Task item> Pictures are to be left out. Copy exactly, and only, the lines from the start of the entries below to the line with "assoluto livello per", both included.

= Beginning of Section =

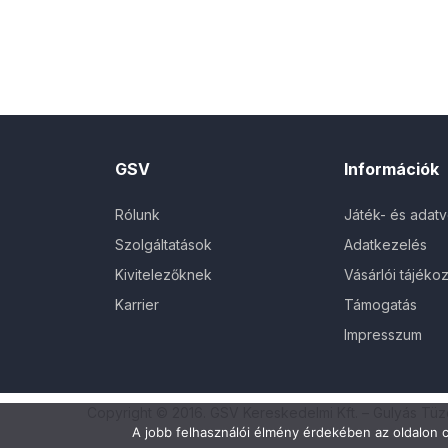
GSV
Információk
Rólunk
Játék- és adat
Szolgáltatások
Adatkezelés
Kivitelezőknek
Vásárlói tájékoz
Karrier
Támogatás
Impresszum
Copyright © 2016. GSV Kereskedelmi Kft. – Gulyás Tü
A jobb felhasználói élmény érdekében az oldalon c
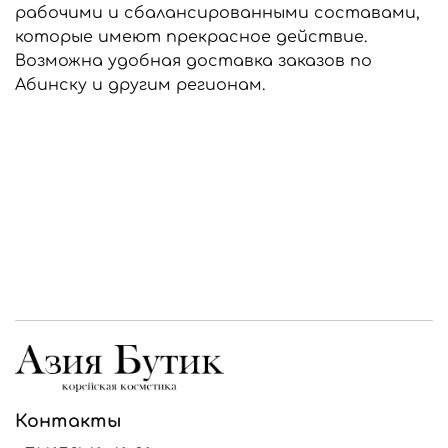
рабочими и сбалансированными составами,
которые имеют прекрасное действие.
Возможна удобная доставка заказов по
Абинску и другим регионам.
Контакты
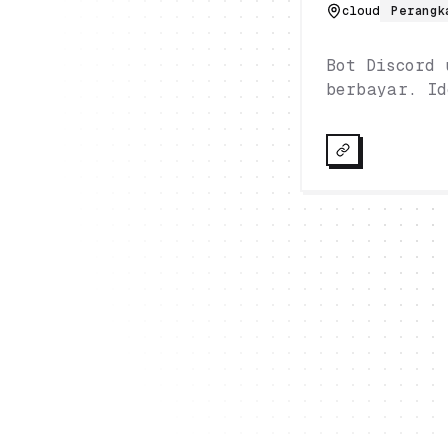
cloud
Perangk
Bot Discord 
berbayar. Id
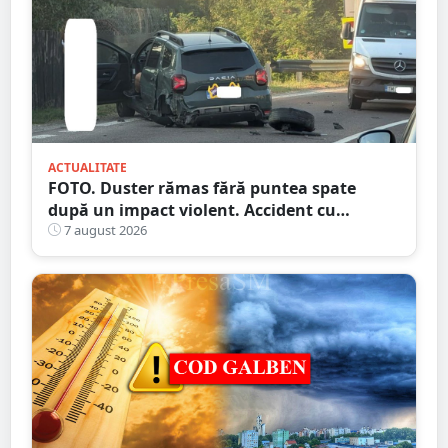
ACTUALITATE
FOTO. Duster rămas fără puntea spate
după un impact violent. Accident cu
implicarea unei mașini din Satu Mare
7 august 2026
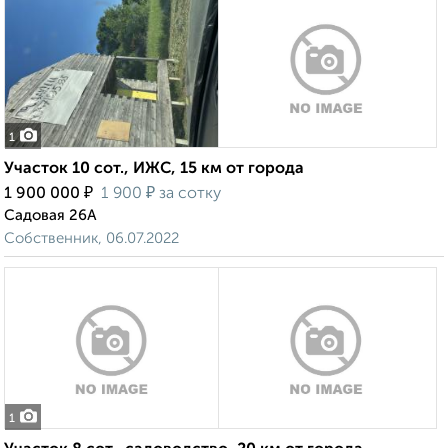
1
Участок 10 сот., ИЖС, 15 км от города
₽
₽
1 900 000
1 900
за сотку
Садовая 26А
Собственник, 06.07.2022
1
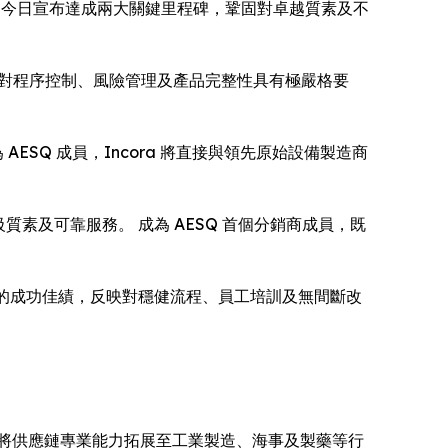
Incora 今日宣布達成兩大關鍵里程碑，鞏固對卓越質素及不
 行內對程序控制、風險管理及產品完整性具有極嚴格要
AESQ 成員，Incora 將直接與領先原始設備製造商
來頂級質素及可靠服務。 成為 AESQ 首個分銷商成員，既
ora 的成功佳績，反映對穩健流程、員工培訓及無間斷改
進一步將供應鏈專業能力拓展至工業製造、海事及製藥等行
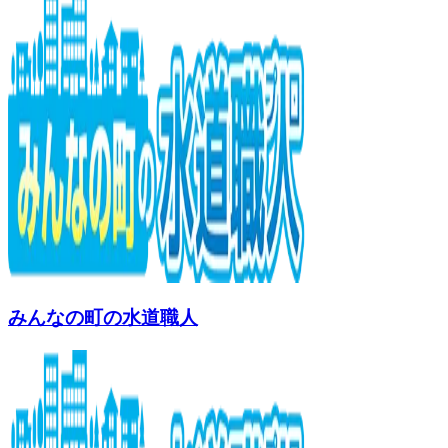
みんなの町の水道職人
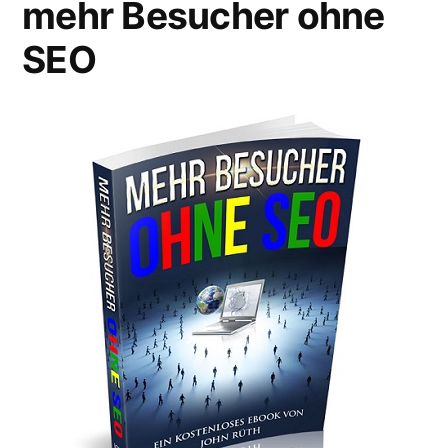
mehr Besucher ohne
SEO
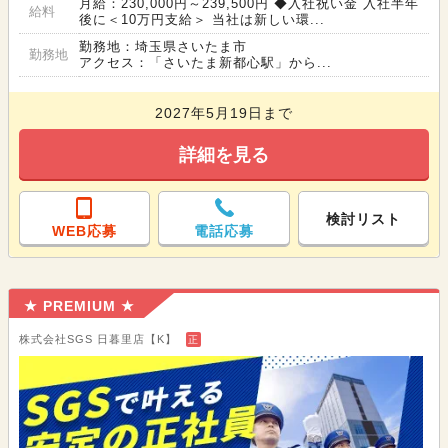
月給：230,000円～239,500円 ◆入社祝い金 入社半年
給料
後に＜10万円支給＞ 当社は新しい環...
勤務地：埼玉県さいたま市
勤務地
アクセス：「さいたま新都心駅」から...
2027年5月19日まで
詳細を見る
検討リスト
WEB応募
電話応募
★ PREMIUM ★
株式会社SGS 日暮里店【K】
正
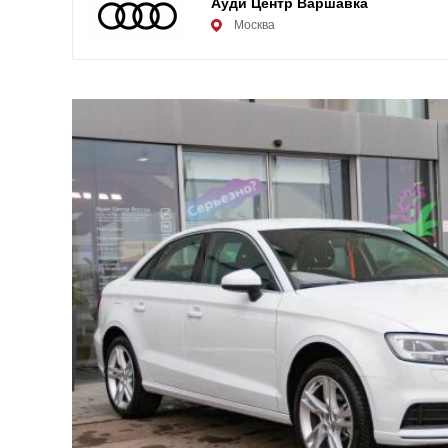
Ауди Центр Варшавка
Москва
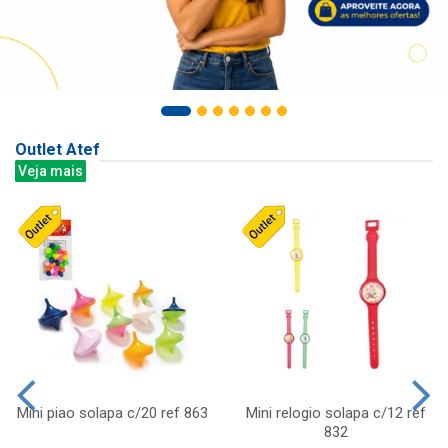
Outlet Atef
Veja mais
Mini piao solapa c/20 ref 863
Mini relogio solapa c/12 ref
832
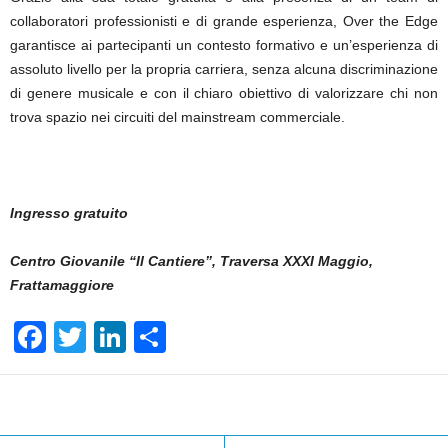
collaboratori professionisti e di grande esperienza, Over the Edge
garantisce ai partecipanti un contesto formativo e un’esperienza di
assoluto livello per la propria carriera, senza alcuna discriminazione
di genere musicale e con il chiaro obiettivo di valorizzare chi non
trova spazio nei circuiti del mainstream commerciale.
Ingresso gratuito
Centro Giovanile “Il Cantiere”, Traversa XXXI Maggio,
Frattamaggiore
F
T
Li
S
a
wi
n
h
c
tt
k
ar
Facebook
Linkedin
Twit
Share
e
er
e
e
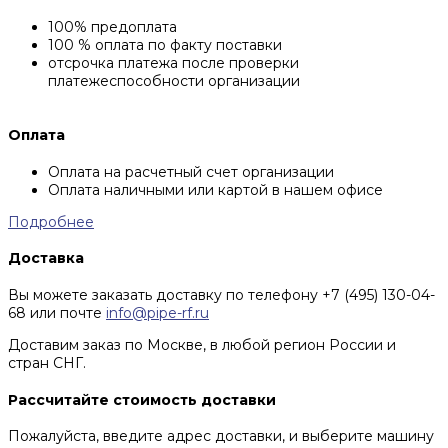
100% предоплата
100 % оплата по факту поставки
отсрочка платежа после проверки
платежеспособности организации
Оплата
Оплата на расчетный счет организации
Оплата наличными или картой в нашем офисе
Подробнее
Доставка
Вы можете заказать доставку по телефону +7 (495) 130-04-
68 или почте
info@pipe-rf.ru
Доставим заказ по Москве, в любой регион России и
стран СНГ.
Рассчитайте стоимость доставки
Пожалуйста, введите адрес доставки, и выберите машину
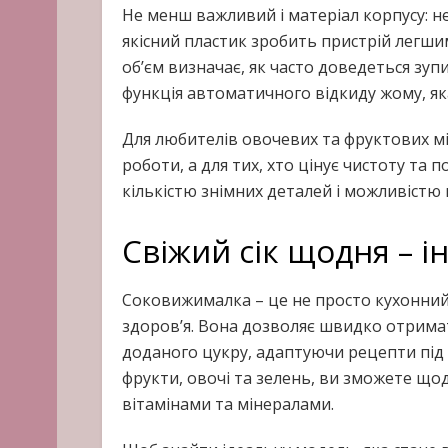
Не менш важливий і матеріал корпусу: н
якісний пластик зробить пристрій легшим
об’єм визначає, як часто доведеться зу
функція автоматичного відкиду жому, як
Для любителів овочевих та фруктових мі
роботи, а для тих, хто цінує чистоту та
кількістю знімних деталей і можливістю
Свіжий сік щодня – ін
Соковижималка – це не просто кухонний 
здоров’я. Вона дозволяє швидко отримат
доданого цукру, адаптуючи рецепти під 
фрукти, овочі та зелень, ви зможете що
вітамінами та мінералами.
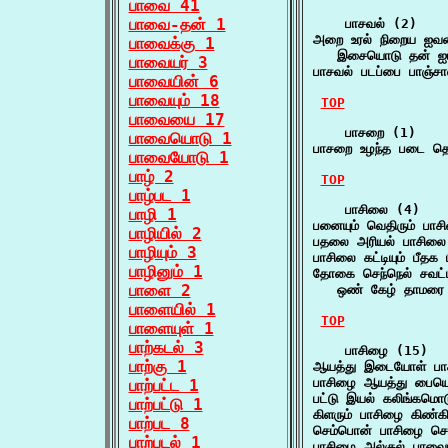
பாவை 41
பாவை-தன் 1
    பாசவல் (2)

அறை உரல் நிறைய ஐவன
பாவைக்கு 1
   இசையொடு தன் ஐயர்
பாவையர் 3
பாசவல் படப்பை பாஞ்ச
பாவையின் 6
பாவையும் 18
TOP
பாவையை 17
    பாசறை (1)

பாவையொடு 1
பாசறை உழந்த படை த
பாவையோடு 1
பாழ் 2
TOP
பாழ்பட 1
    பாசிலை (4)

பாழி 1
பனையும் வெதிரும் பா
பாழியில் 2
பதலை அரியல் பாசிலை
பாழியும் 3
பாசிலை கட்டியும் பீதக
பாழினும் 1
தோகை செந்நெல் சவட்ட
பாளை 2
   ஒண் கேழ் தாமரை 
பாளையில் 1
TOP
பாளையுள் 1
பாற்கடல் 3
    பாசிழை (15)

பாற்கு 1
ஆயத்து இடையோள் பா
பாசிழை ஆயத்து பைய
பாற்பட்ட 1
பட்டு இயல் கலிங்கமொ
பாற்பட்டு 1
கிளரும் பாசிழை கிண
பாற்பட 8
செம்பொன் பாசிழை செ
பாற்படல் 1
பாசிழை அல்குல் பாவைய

= End of Section =

Expected answer>
GSV
Információk
Rólunk
Játék- és adat
Szolgáltatások
Adatkezelés
Kivitelezőknek
Vásárlói tájékoz
Karrier
Támogatás
Impresszum
Copyright © 2016. GSV Kereskedelmi Kft. – Gulyás Tü
A jobb felhasználói élmény érdekében az oldalon c
рабочими и сбалансированными составами,
которые имеют прекрасное действие.
Возможна удобная доставка заказов по
Абинску и другим регионам.
Контакты
cloud
Perangk
Bot Discord 
berbayar. Id
ACTUALITATE
FOTO. Duster rămas fără puntea spate
după un impact violent. Accident cu
implicarea unei mașini din Satu Mare
7 august 2026
1
Участок 10 сот., ИЖС, 15 км от города
₽
₽
1 900 000
1 900
за сотку
Садовая 26А
Собственник, 06.07.2022
1
Incora 今日宣布達成兩大關鍵里程碑，鞏固對卓越質素及不
 行內對程序控制、風險管理及產品完整性具有極嚴格要
AESQ 成員，Incora 將直接與領先原始設備製造商
來頂級質素及可靠服務。 成為 AESQ 首個分銷商成員，既
ora 的成功佳績，反映對穩健流程、員工培訓及無間斷改
進一步將供應鏈專業能力拓展至工業製造、海事及製藥等行
みんなの町の水道職人
mehr Besucher ohne
SEO
月給：230,000円～239,500円 ◆入社祝い金 入社半年
給料
後に＜10万円支給＞ 当社は新しい環...
勤務地：埼玉県さいたま市
勤務地
アクセス：「さいたま新都心駅」から...
2027年5月19日まで
詳細を見る
検討リスト
WEB応募
電話応募
★ PREMIUM ★
株式会社SGS 日暮里店【K】
正
Ауди Центр Варшавка
Москва
Outlet Atef
Veja mais
Mini piao solapa c/20 ref 863
Mini relogio solapa c/12 ref
832
collaboratori professionisti e di grande esperienza, Over the Edge
garantisce ai partecipanti un contesto formativo e un’esperienza di
assoluto livello per la propria carriera, senza alcuna discriminazione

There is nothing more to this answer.